▶ [Exercise objective]
Lines that contain the string "prostor" are the ones to list; copy all of them from the records.

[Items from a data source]
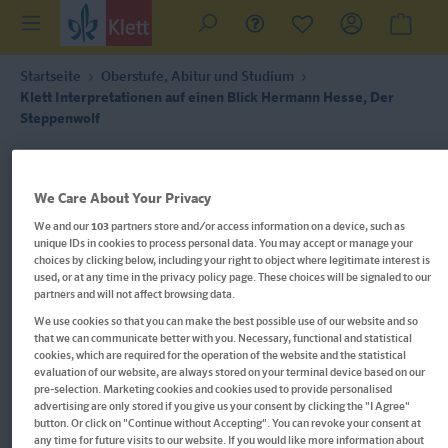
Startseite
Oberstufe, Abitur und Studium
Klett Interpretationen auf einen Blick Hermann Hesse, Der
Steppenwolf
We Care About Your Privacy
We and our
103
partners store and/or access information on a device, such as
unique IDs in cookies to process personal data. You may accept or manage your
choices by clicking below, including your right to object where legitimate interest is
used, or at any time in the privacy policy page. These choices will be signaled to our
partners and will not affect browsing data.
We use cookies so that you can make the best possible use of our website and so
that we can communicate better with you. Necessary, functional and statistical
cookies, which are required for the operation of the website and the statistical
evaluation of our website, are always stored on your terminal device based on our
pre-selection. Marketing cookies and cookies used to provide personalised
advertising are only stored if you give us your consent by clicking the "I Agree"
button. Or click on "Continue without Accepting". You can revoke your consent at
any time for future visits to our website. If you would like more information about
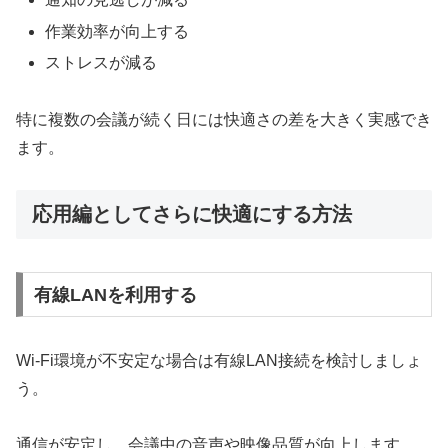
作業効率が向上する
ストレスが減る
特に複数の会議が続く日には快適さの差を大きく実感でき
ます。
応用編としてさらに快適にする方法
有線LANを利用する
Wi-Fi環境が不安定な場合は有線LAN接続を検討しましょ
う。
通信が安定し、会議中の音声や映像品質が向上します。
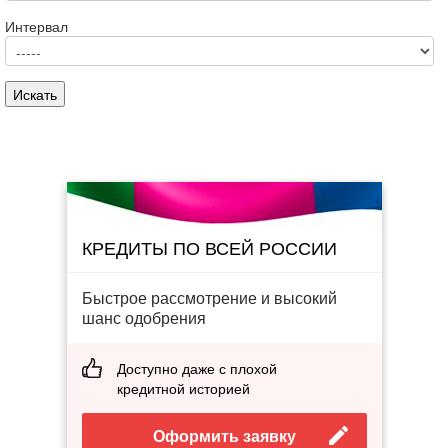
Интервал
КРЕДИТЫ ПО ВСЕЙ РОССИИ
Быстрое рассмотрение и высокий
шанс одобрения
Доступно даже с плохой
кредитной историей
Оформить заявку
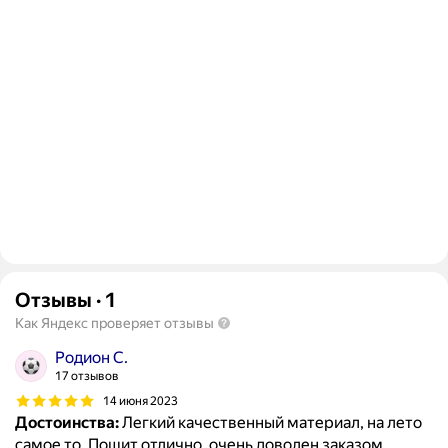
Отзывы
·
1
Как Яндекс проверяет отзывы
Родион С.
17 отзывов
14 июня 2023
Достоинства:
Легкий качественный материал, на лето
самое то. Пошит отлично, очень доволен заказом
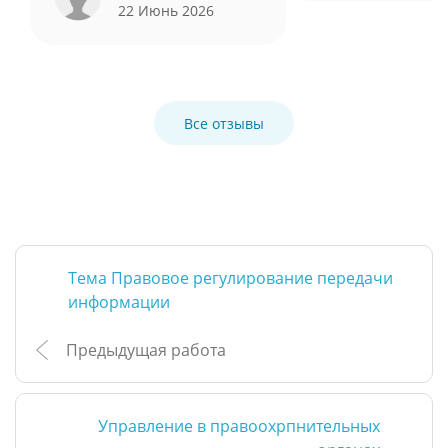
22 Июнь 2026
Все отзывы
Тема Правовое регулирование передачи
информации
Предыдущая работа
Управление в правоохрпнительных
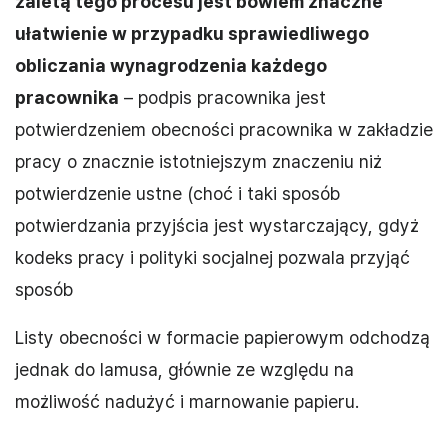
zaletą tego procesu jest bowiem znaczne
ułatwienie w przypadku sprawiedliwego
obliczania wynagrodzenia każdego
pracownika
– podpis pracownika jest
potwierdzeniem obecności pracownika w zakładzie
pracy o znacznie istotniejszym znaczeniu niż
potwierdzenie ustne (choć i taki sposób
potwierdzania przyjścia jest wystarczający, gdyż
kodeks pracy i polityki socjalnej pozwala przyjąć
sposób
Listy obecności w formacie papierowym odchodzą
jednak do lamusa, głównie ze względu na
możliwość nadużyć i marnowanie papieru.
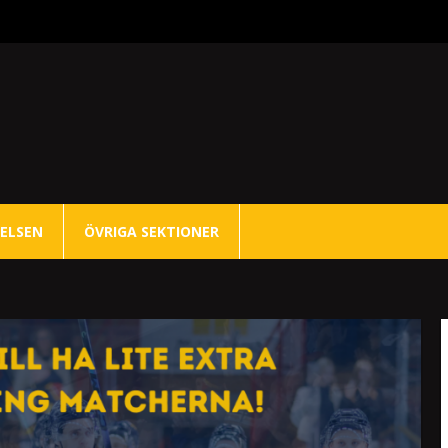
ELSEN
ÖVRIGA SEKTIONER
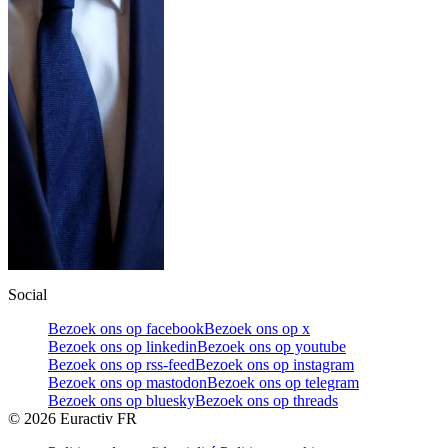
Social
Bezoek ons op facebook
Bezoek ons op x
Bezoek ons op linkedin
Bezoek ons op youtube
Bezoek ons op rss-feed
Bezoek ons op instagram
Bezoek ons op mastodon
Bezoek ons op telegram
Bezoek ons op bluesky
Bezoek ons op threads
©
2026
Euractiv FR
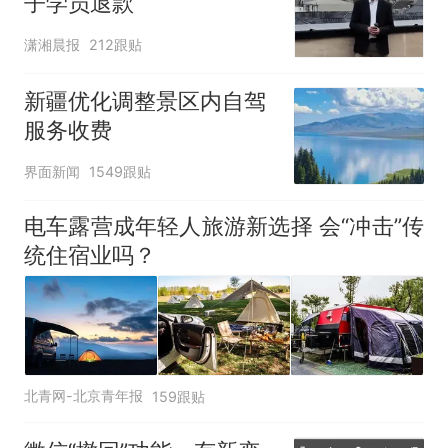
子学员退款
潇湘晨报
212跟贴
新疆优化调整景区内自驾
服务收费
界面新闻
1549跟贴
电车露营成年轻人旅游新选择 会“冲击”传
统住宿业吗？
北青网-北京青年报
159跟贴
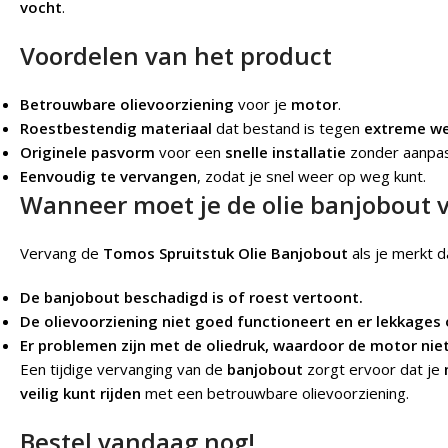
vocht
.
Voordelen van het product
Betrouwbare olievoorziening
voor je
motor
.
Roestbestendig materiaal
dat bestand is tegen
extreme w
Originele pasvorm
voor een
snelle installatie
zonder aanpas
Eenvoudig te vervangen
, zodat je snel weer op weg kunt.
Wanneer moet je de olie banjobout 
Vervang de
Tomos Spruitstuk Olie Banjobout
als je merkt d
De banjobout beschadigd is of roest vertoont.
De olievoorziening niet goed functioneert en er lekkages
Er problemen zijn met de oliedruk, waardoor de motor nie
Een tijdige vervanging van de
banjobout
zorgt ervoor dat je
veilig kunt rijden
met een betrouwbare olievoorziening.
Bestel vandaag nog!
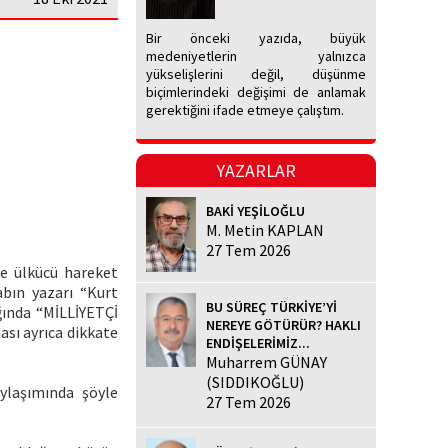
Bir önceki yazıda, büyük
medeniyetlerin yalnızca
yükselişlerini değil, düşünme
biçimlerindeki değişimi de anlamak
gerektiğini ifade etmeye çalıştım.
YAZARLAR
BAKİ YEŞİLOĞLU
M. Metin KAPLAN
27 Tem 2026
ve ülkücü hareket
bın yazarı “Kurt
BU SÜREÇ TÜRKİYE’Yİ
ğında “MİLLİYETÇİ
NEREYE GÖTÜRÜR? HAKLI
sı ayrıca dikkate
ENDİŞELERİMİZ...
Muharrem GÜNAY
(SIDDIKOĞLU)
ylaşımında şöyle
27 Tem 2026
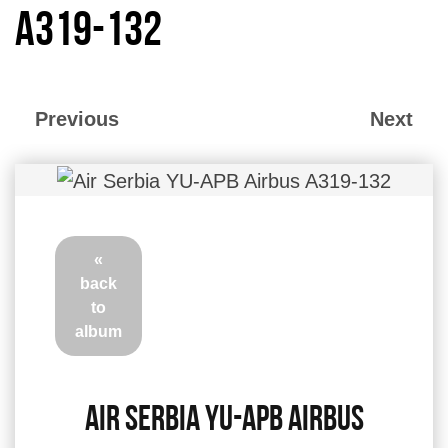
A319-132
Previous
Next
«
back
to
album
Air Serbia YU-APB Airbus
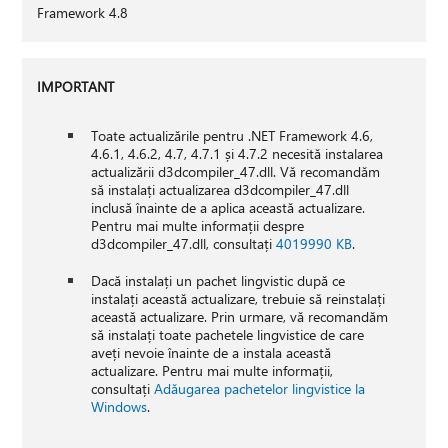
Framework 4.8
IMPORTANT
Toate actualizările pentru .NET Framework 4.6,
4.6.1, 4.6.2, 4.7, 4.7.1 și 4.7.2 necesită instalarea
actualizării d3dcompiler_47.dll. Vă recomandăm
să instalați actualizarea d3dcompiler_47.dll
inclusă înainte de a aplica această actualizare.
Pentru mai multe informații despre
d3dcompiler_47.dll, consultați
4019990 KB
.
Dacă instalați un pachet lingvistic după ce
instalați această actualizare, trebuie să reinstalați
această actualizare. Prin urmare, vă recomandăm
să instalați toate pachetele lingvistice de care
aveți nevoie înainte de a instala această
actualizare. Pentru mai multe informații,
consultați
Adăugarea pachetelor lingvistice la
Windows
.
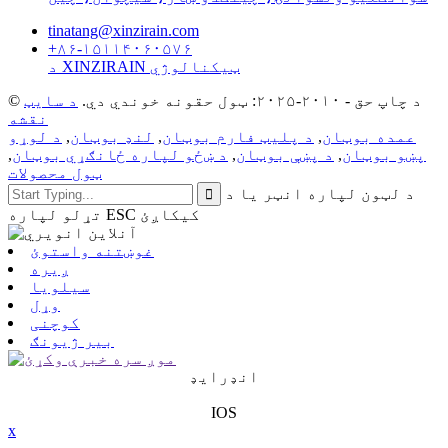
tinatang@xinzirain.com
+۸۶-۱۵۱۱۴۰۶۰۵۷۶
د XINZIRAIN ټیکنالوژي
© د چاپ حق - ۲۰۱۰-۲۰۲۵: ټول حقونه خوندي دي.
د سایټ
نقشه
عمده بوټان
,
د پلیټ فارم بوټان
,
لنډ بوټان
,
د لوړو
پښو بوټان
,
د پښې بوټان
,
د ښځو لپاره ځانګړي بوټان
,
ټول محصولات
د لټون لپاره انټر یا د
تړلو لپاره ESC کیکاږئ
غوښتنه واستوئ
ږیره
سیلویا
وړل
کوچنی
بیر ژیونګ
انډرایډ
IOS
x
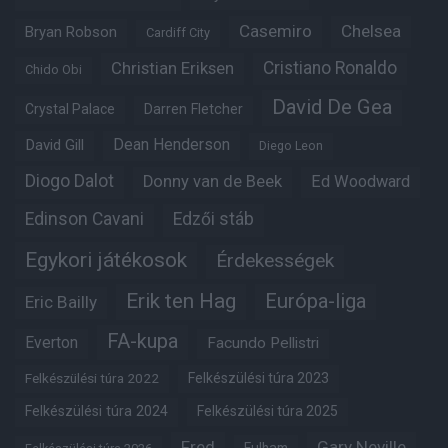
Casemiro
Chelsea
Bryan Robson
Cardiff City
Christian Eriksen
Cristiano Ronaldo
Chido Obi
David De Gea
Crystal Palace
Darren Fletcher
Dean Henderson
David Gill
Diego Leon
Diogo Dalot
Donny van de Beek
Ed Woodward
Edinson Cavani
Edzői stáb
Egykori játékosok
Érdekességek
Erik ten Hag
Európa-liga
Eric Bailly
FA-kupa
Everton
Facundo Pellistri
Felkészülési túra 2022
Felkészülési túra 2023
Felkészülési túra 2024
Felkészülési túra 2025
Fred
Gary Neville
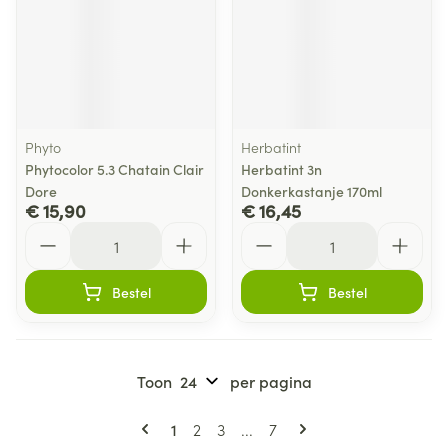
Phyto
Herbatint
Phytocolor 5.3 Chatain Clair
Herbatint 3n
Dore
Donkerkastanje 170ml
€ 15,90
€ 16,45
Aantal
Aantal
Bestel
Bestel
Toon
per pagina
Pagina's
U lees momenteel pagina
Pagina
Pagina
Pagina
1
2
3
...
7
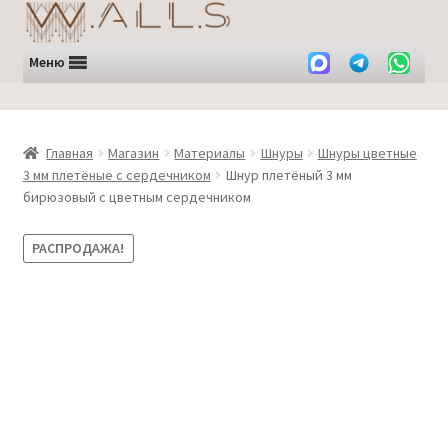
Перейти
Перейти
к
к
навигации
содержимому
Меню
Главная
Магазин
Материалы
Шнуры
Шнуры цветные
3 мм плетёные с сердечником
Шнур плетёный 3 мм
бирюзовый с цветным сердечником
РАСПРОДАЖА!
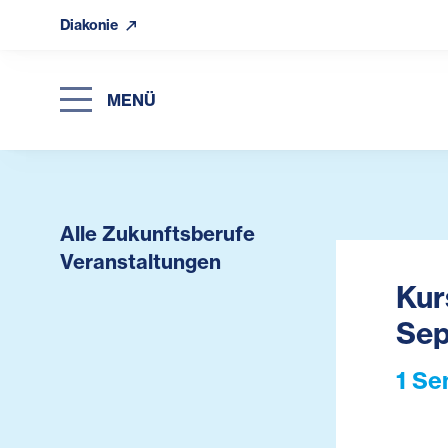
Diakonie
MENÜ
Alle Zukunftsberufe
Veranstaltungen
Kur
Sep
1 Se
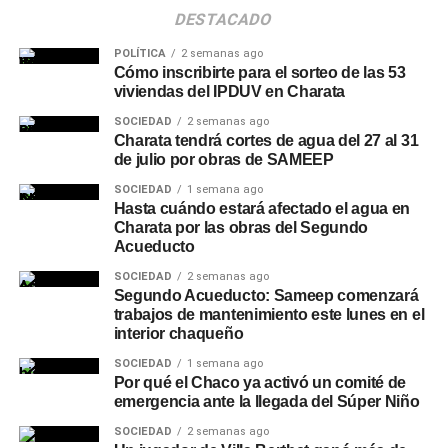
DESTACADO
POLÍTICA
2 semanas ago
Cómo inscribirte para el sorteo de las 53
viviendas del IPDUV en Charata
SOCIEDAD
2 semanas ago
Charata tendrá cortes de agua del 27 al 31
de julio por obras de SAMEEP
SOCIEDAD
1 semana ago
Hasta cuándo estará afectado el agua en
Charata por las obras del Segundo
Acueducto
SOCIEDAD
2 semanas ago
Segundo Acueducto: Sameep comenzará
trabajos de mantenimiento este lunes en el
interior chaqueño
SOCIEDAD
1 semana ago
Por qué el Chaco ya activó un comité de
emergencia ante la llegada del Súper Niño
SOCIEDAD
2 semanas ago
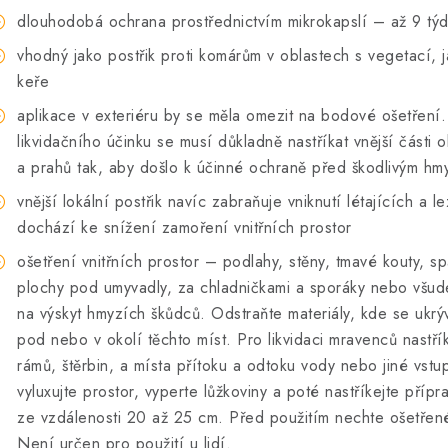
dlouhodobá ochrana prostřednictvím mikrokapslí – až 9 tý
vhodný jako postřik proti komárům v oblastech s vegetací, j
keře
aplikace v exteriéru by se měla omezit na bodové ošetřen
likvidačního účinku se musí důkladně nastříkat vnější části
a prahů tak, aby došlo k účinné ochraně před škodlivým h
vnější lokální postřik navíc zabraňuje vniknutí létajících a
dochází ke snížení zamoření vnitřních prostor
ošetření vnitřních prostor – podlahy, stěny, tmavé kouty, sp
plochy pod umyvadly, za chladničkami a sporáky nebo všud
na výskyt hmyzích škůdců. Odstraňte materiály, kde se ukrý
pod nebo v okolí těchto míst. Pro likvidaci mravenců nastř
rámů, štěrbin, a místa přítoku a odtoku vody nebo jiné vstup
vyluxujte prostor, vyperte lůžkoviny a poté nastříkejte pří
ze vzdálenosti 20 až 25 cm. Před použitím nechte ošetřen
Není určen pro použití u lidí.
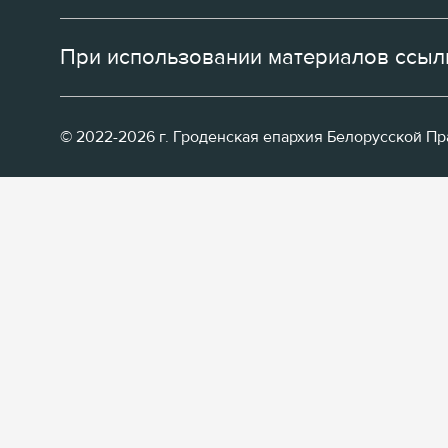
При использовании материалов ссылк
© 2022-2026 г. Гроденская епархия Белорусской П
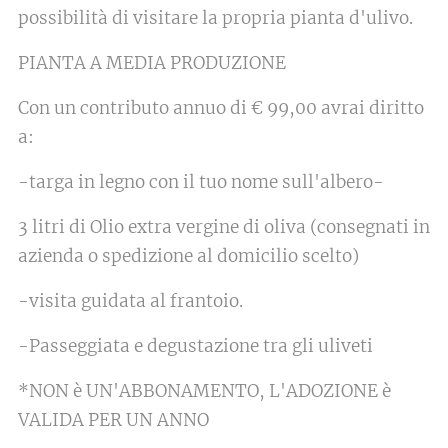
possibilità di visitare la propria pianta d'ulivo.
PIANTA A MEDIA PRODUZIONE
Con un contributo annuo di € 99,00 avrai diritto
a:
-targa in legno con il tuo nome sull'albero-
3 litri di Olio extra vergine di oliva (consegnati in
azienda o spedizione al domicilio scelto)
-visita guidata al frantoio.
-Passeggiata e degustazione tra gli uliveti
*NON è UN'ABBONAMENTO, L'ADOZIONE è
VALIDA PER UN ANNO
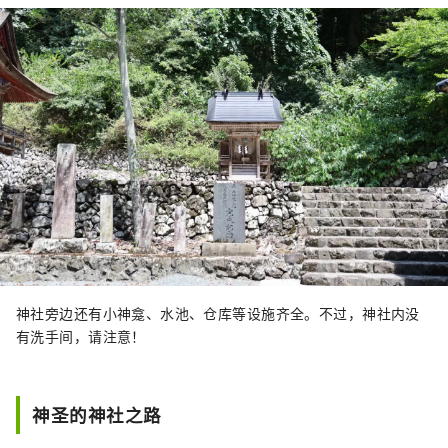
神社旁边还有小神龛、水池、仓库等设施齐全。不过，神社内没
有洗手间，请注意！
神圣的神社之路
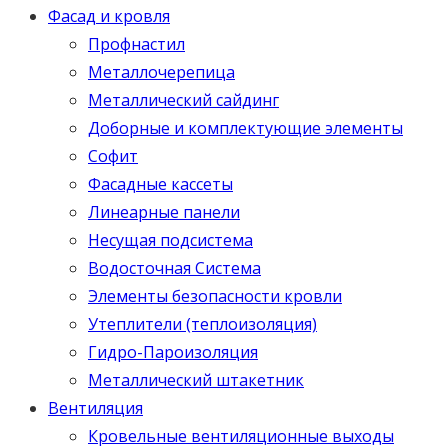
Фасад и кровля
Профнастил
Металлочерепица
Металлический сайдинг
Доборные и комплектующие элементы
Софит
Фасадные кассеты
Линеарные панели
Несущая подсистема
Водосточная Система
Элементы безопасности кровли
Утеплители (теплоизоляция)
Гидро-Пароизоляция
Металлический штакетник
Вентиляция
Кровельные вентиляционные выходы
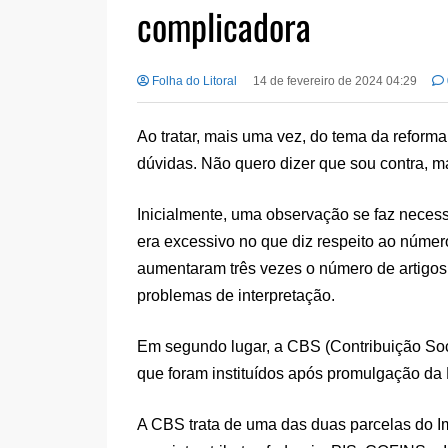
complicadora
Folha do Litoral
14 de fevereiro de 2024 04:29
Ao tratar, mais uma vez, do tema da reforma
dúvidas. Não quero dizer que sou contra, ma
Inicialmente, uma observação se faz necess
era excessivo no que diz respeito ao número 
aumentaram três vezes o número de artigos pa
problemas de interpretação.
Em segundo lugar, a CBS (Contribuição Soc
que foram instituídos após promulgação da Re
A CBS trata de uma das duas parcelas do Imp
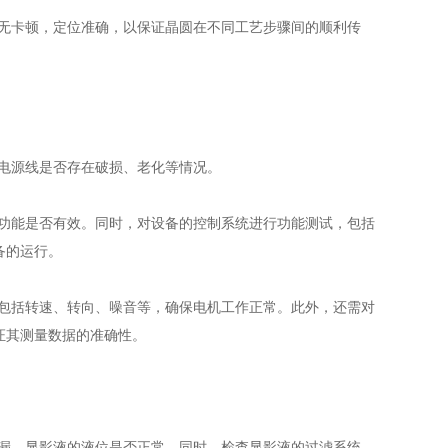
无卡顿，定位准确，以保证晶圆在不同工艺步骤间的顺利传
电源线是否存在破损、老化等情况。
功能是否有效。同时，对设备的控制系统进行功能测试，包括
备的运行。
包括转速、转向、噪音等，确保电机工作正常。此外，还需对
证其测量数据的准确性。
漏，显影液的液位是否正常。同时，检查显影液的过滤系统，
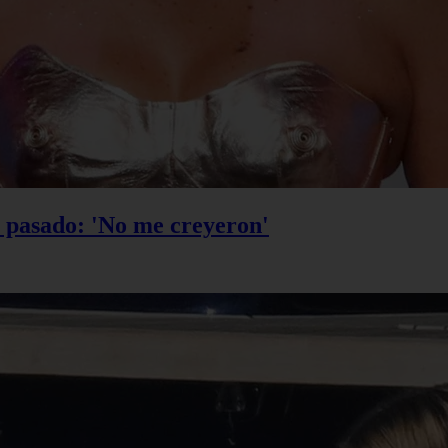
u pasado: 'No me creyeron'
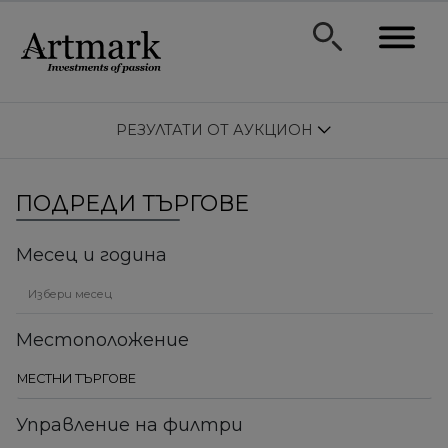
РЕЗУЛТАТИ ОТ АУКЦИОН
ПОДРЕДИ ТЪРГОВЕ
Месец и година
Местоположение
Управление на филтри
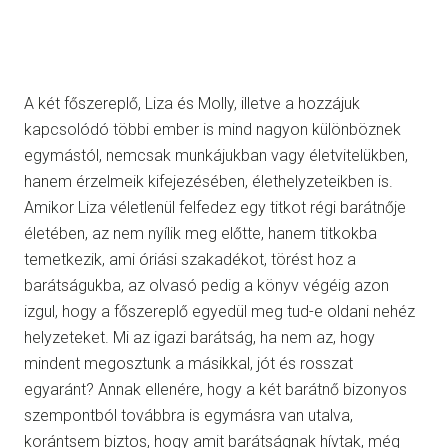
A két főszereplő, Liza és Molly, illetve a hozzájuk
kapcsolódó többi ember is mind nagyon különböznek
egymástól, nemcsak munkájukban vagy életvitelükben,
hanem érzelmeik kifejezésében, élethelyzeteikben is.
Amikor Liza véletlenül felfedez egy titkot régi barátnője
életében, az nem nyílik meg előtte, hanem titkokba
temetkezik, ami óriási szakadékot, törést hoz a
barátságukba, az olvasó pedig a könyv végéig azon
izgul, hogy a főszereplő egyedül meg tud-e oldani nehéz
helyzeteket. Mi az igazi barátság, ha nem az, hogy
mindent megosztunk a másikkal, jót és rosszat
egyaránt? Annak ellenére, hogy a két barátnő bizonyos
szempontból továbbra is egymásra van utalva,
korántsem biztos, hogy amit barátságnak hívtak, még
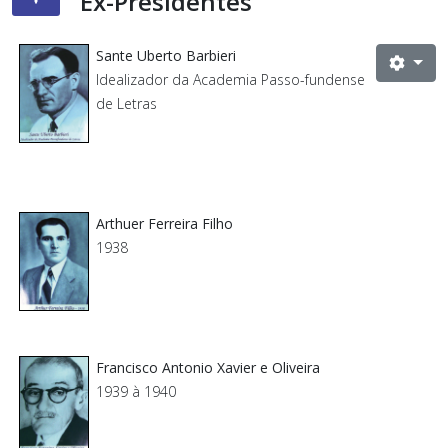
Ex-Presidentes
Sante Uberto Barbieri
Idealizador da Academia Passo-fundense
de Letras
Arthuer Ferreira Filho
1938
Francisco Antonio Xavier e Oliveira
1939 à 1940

▶ [Solved problem]
dochází ke snížení zamoření vnitřních prostor
ošetření vnitřních prostor – podlahy, stěny, tmavé kouty, sp
vyluxujte prostor, vyperte lůžkoviny a poté nastříkejte pří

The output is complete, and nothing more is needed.